Because she does change RPM a little, I think the feature is working, just not correctly. Anyone have any experience with this?

Thanks.


----------



## tom tilson (May 1, 2006)

I can help, but running out of tme this am. Will get back with you in the afternoon. Forget about working on the carb, the trouble is else where unless you just have a sticking throttle plate. Check it by moving the lever at the carb and checking it for a bind


----------



## tom tilson (May 1, 2006)

You may have an electric control problem or/and a mechanical one. 
Take the easiest first: You have been into the carb right?
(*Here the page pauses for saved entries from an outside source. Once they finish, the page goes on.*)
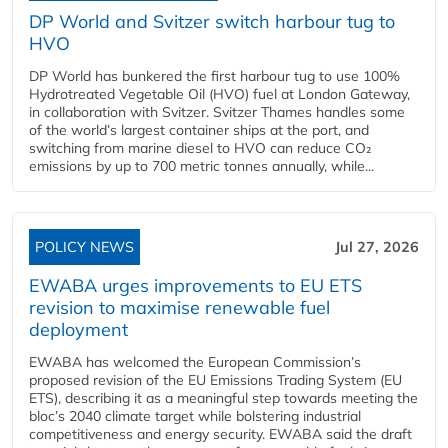
DP World and Svitzer switch harbour tug to
HVO
DP World has bunkered the first harbour tug to use 100%
Hydrotreated Vegetable Oil (HVO) fuel at London Gateway,
in collaboration with Svitzer. Svitzer Thames handles some
of the world’s largest container ships at the port, and
switching from marine diesel to HVO can reduce CO₂
emissions by up to 700 metric tonnes annually, while...
POLICY NEWS
Jul 27, 2026
EWABA urges improvements to EU ETS
revision to maximise renewable fuel
deployment
EWABA has welcomed the European Commission’s
proposed revision of the EU Emissions Trading System (EU
ETS), describing it as a meaningful step towards meeting the
bloc’s 2040 climate target while bolstering industrial
competitiveness and energy security. EWABA said the draft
You should have noticed an electric solenoid mounted vertically on the carb with an adjustment nut on top. With the engine running observe the solenoid plunger and see if the moveable slug moves while switching the auto idle sw back and forth. The no-load idle with auto control switch off should be 3690-3810 rpm with the auto cont on speed should drop to around 2700 rpm(40/45 Hz). Can you borrow a tach or 120v plug into receptale frequency meter? With auto control on and no elec load, loosen jam nut and turn adjustment CCW and adjust to specified speed.( Do this only if you know the solenoid is moving up and down with a flip of the sw).This adjustment adds or removes tension on governor spring.

If the solenoid is not moving per above instructions, check it out electrically. Remove control panel cover and look for the control card. should be about three to four or maybe larger inches. Card has three wire connection posts on bottom edge and a five pin connector on the left side. With unit running and switch in auto idle there should be 115-to135 or so volts AC across pins (counting one two three across bottm from left to right ) two and three. without changing anything, check for around 120 vdc across the two black wires. These feed the carb solenoid If neither of the above cahges any thing, the solenoid coil may have an open in the winding or mechanically hung up. Chk it out. I hope that I have not made this more complicated than it really is. Part of my enjoyment is helping people so do not hesitate to converse with me as much as you need too. Tom [email protected]


----------



## mjadams51 (Sep 27, 2006)

*Thanks for the advice*

Tom, I will look at the carb as you have instructed, and if that does not help then I'll dive into the control panel and have a look see.

Thanks very much for your advice! I'll let you know how it goes.

Mark


----------